Frith Farm Logo

Our practices prioritize the health of the soil, the diversity of life on the farm, and the farm's role in the community. We see the Organic standards as a set of bare-minimum requirements, and all our vegetables, herbs, flowers, and poultry are certified Organic by MOFGA. There are many ways farmers can surpass these requirements, and our style of farming exceeds them in the following ways:

1. We do not till. Aside from opening our fields initially, we practice no-till farming. This means the ecosystem of our soil does not contend with the destructive nature of fast moving metal. Instead, we engage in biologically-intensive, human-scale methods to manage our permanent raised beds. Benefits of this no-till system include:
      • Less dependance on expensive machinery
      • Less pollution from tractors and runoff caused by tillage
      • Improved soil structure and reduced compaction
      • More soil life and natural resistance to pests and disease
      • Increased water holding capacity and resistance to drought
      • More workers employed and a higher human to land ratio

2. We use no pesticides of any kind. There are a number of pesticides approved for Organic use, but we feel that toxic substances, no matter their origins, should not be applied to food.
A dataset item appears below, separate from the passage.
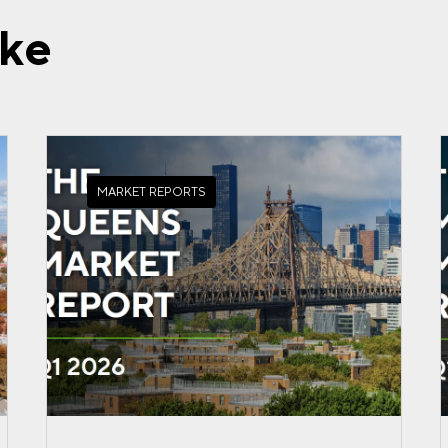
ike
MARKET REPORTS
3. We use no tractors in our fields. We believe there is a level of care and attention to detail that comes with keeping our feet on the ground and our hands in the soil. The farm is sized for tools, practices and enterprises that celebrate the satisfaction of human work, and in return the work benefits from the increased care that this scale affords.

4. We raise our livestock on grass. We no longer raise livestock, but when we did, we rotated them intensively over pasture and woodland so they get as much of their diet as possible from living forage. Overwintered animals were deep-bedded in bright and airy greenhouses, with daily access to the outdoors.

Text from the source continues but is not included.